Clearly, World War I was not the War to End All Wars, and neither was its successor, exactly. But next week, in marking the 70th anniversary of Japan’s attack on Pearl Harbor, in some ways we remember the moment when a definitive seismic shift began: Old World to New, Machine Age to machine state, analog to digital. And, perhaps most significantly, from reality to its evil twin.
I grew up in the war’s shadow, in a time when the world was still shedding its debris, the shattered remnants of the Analog World. In movies and television as a kid, but increasingly in books since then, The War, as I came to know it, emblemized my country. And it still does, although most of my parents’ generation, who lived and fought it, is gone and today’s United States looks little, physically or demographically, like the one they fought for.

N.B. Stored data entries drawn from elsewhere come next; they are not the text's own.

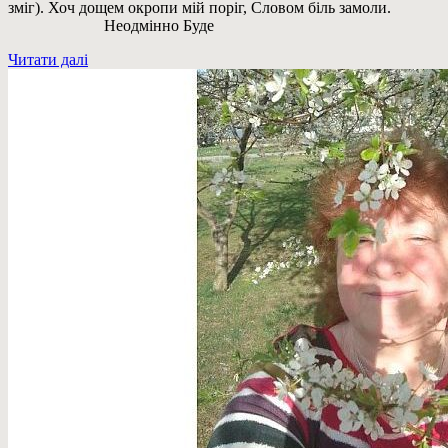
зміг). Хоч дощем окропи мій поріг, Словом біль замоли.
Неодмінно Буде
Читати далі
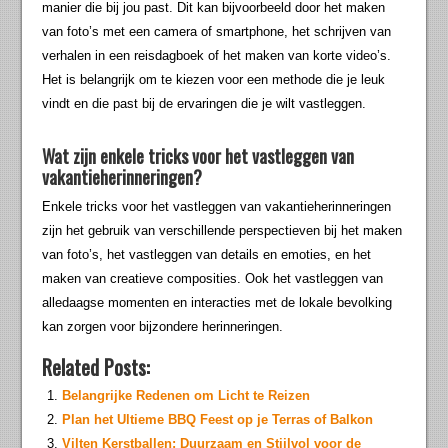
manier die bij jou past. Dit kan bijvoorbeeld door het maken
van foto’s met een camera of smartphone, het schrijven van
verhalen in een reisdagboek of het maken van korte video’s.
Het is belangrijk om te kiezen voor een methode die je leuk
vindt en die past bij de ervaringen die je wilt vastleggen.
Wat zijn enkele tricks voor het vastleggen van
vakantieherinneringen?
Enkele tricks voor het vastleggen van vakantieherinneringen
zijn het gebruik van verschillende perspectieven bij het maken
van foto’s, het vastleggen van details en emoties, en het
maken van creatieve composities. Ook het vastleggen van
alledaagse momenten en interacties met de lokale bevolking
kan zorgen voor bijzondere herinneringen.
Related Posts:
Belangrijke Redenen om Licht te Reizen
Plan het Ultieme BBQ Feest op je Terras of Balkon
Vilten Kerstballen: Duurzaam en Stijlvol voor de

The War cycles through my reading regularly—most recently via The Storm of War, by Andrew Roberts. Note for authors: Refrain from subtitling your book, A New History of the Second World War, because it inevitably begs a question: Why do we need a new one? Roberts’ roughly 700 pages profit from the author’s visits to battle sites and museums, and from access to unpublished British archives. These include transcripts of British eavesdropping on captured German generals, confirming them mostly corrupt and willing enablers of Adolf Hitler.
This is nothing new, and neither is the idea that Hitler’s ideological mind-set accelerated the failure of his incompetent strategizing. Roberts barely sketches the War in the Pacific, although he scrutinizes Japanese brutality in the Philippines. So he is destined for a lesser rank in a war chronicle pantheon that includes John Keegan (The Second World War), Antony Beevor (Stalingrad, D-Day) and Winston Churchill (The Second World War).
Like many Americans of mostly European descent, I have been much more engaged with the European Theater, and over time I have come to see that term as unintentionally revealing. As Paul Fussell and other soldier-writers have noted, The War perfected the calling of public relations. When you lose, it’s propaganda, but for the winners there is only successful marketing.
World War I might have showcased the irony of chivalry in mechanized combat, but World War II struck a new ironic note: the distance between reality and the War Effort, the nationwide embrace of patriotic enthusiasm. The best war novelists treat this disjunction from different angles. Think of Yossarian’s willful derangement in Joseph Heller’s Catch-22, or Billy Pilgrim’s time/space estrangement in Kurt Vonnegut’s Slaughterhouse-Five. Arguably the best American war novel is Thomas Pynchon’s Gravity’s Rainbow, in which not only is The War something other than what it seems, but at times appears to be a living force of shadowy global greed. Theater, indeed.
Probably the most enduring myth of the European Theater is that We Won It. Clearly it was true of our fight with Japan, but while U.S. involvement in Europe hastened Hitler’s end, Roberts and other historians point out that Josef Stalin had a nearly endless supply of soldiers and no reason to negotiate with a man who had betrayed him. For ordinary Russians, trapped between tyrannies, tragedy overwhelmed irony. That’s why the best novel about The War is Life and Fate, Vasily Grossman’s once-suppressed epic about a family and its circles navigating one evil while fighting another.
For many Russians, and other Europeans, the greatest irony of all might be that Germany seems to be holding the world together at the moment. That Angela Merkel and a legion of Euro-crats could force governments to capitulate and comply is a twist worthy of Pynchon.